Na het Tweede Vaticaans Concilie (1962) lijkt de tijd rijp voor veranderingen. Tine ziet hierin een belangrijke rol weggelegd voor vrouwen. Het boek dat zij in 1964 publiceert heeft dan ook de veelzeggende titel Storm na de stilte. De plaats van de vrouw in de kerk. Intussen studeert ze theologie in Utrecht en krijgt een baan in Nijmegen. Negen jaar later leest ze een boek dat ‘als een bliksem’ bij haar inslaat, zo verklaart zij zelf. Voorbij God de Vader is geschreven door de Amerikaanse theologe Mary Daly. Tine herkent in dit werk de pijn vanwege een godsbeeld dat vrouwen klein houdt en een kerk die vrouwen tot tweederangs mensen maakt. Tine blijft strijden voor een vrouwvriendelijker kerk, keert zich tegen het celibaat en pleit voor vrouwelijke priesters.
In Nijmegen start zij het project ‘Feminisme en christendom’. Haar standvastigheid zorgt ervoor dat de feministische
theologie een plek aan veel universiteiten krijgt. De ‘aartsmoeder’ van de Nederlandse feministische theologie ontvangt in 1982 een eredoctoraat van de Berkeley Divinity School. Tine blijft loyaal aan de kerk, maar haar opstelling wordt haar zeker niet altijd in dank afgenomen.

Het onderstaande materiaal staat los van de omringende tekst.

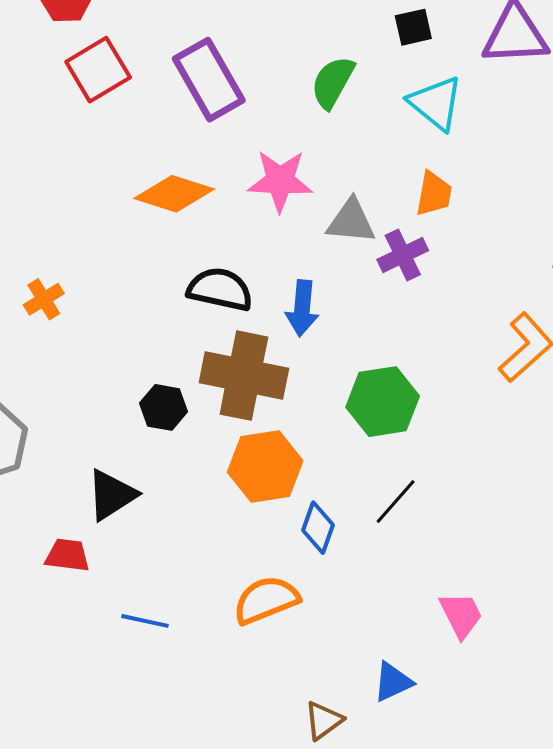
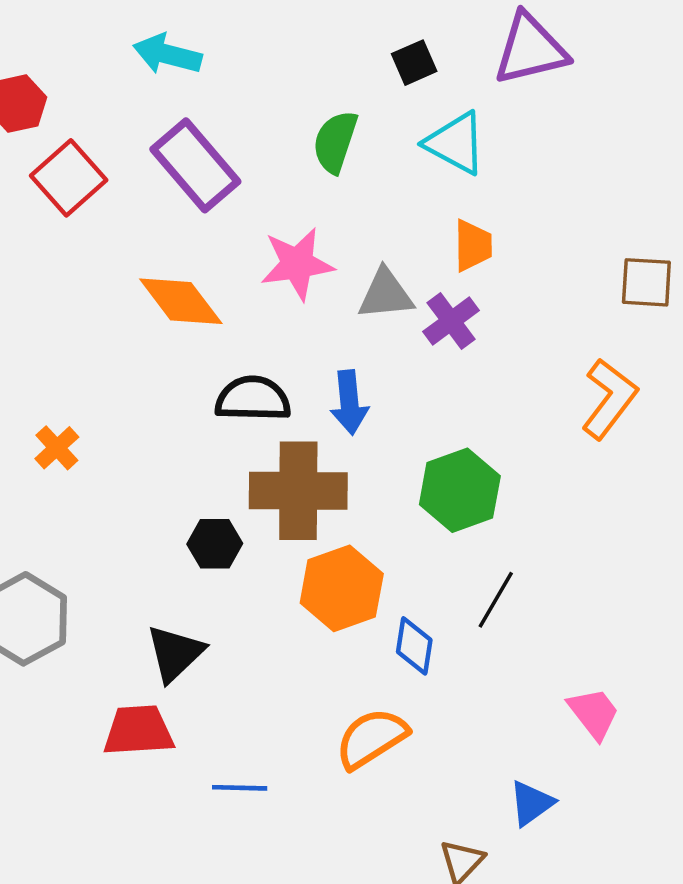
orange diamond: (174, 194) -> (181, 301), turned 46
red trapezoid: (67, 555) -> (138, 731), size x1.4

Berucht is de geschiedenis dat zij paus Johannes Paulus II tijdens zijn bezoek aan Nederland in mei 1985 wil toespreken. Dat wordt haar verboden. Deze starre houding van de kerkelijke autoriteiten maakt haar alleen maar militanter.
Uit onvrede over de weinig buigzame koers van de Rooms-Katholieke Kerk wordt de Acht Mei Beweging opgericht. Vanzelfsprekend speelt zij hierin een belangrijke rol. Tine overlijdt in 2011. Als haar lievelingslied noemt zij de pinksterhymne Veni creator spiritus (Kom schepper geest). ‘Je kunt niet zonder adem. God schiep de mens uit aarde, maar hij blies ons zijn eigen adem in. Dat is een mooi beginsel. Het gaat over de aanwezigheid van het goddelijke in de schepping.’